Work order – Look below. Copy each line that has "pâte" in it.

[Page images and extracted text]
◇ ◇ ◇ ◇ ◇ ◇ ◇

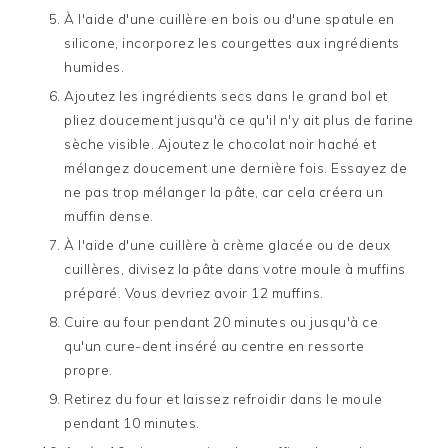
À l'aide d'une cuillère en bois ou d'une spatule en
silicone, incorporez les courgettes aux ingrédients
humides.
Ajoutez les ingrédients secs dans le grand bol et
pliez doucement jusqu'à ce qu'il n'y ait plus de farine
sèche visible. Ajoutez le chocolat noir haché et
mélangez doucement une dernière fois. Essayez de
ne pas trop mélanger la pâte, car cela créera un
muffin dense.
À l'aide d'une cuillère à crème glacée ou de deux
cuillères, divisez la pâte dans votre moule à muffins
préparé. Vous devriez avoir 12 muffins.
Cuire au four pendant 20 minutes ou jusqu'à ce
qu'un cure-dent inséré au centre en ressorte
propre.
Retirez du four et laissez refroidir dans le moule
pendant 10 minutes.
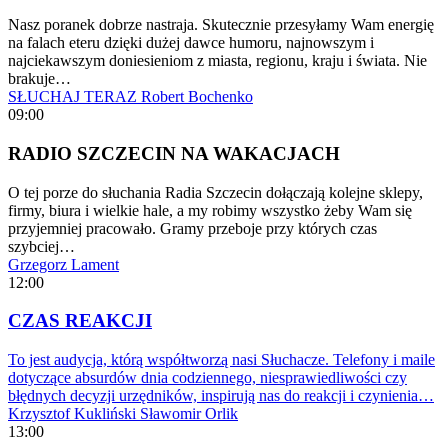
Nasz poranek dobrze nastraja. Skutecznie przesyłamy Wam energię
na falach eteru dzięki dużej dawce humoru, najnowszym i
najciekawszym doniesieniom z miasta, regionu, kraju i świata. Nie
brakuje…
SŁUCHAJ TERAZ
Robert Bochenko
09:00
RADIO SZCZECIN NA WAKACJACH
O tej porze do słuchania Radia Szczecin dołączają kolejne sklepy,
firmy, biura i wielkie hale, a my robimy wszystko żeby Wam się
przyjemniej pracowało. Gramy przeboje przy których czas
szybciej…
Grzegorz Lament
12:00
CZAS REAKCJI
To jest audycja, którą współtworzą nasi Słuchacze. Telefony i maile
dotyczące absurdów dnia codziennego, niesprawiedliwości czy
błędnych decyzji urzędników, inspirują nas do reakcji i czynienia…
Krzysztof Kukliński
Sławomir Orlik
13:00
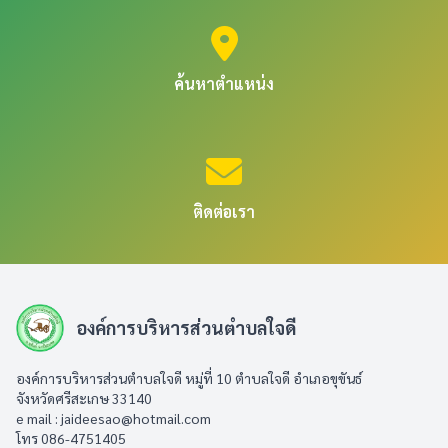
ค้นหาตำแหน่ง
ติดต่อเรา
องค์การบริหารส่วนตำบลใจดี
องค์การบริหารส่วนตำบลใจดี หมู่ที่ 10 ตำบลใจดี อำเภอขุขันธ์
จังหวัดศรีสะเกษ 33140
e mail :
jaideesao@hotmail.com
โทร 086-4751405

◇ ◇ ◇ ◇ ◇ ◇ ◇

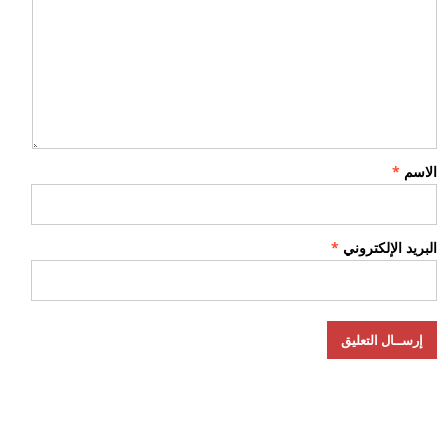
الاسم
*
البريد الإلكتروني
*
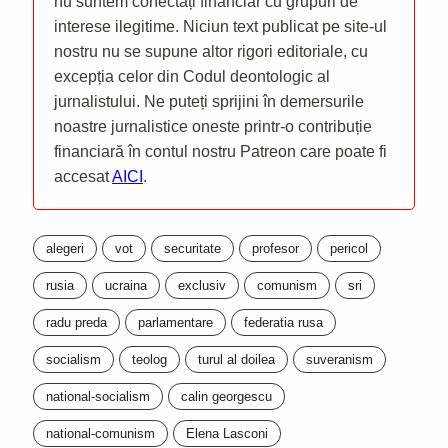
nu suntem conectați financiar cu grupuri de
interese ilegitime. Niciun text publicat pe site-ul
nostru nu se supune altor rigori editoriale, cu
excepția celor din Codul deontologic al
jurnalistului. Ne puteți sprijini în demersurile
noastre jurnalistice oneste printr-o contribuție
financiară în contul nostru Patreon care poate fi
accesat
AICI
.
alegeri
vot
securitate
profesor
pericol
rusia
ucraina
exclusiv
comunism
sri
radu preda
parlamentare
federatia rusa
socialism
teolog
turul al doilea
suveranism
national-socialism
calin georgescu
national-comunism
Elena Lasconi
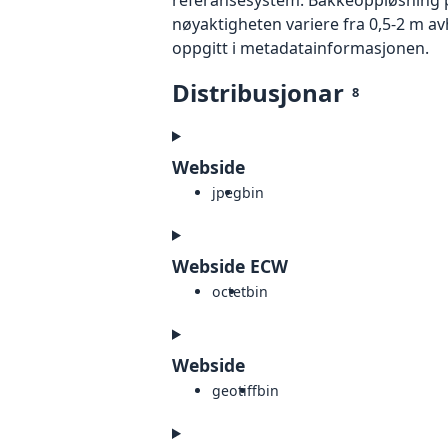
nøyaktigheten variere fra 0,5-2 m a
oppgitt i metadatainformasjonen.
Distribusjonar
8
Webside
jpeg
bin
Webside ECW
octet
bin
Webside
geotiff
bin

◇ ◇ ◇ ◇ ◇ ◇ ◇

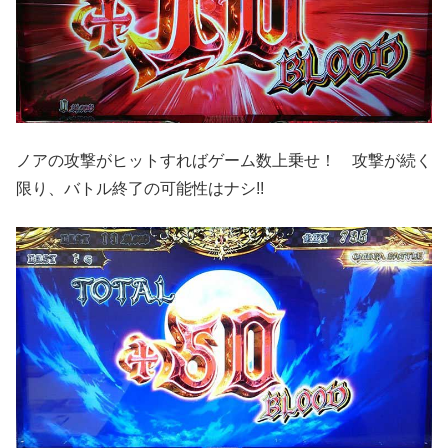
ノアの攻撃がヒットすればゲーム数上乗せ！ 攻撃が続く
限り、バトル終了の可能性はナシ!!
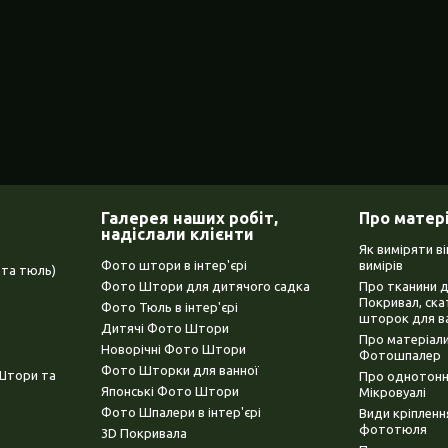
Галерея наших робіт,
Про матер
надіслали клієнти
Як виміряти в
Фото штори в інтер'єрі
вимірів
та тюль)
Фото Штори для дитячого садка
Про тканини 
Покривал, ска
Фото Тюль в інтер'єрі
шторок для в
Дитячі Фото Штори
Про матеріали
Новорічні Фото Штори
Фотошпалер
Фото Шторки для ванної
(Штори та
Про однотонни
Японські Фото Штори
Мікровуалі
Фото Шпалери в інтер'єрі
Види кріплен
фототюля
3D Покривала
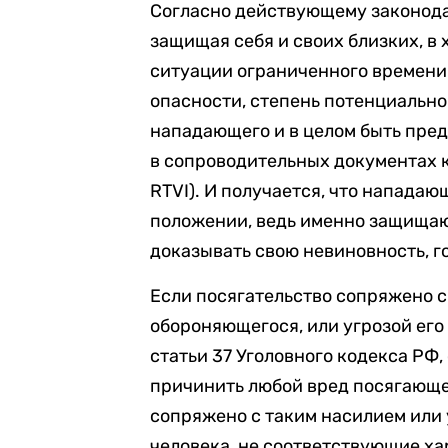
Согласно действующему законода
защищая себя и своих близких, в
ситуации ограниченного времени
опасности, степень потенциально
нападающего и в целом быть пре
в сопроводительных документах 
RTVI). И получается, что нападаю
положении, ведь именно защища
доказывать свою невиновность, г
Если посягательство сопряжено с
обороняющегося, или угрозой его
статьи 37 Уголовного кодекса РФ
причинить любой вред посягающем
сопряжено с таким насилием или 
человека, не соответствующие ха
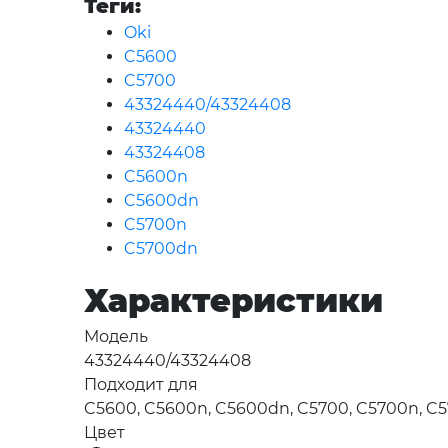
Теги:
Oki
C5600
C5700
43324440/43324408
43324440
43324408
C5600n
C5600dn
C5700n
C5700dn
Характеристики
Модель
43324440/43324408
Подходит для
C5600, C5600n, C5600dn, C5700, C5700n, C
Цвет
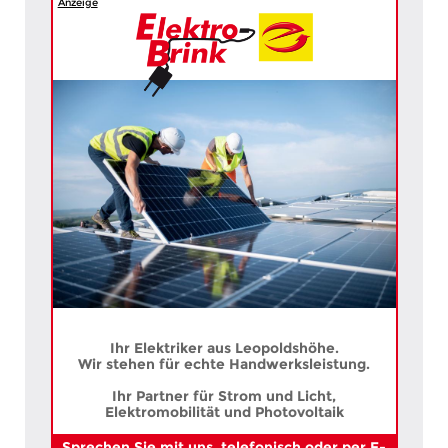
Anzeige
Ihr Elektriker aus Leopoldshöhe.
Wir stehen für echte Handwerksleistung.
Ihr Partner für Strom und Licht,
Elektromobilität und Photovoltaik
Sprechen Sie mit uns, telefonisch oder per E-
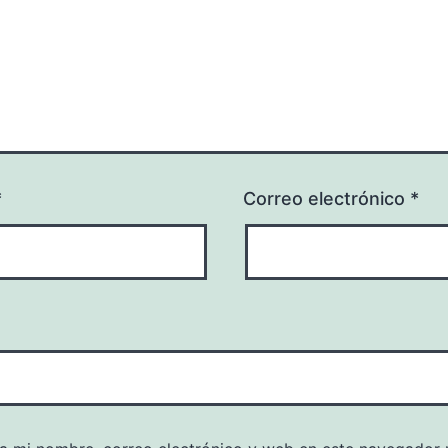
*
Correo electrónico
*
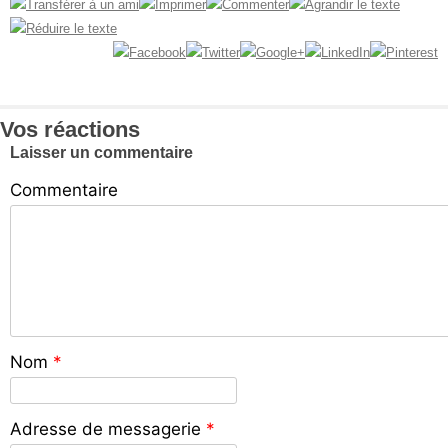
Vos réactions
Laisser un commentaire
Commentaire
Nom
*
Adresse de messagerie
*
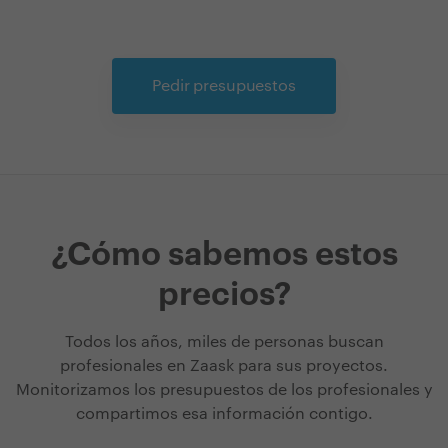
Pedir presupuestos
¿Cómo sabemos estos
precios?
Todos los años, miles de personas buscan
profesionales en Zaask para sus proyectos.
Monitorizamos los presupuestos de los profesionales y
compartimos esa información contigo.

◇ ◇ ◇ ◇ ◇ ◇ ◇

Answer box –
ne pas trop mélanger la pâte, car cela créera un
cuillères, divisez la pâte dans votre moule à muffins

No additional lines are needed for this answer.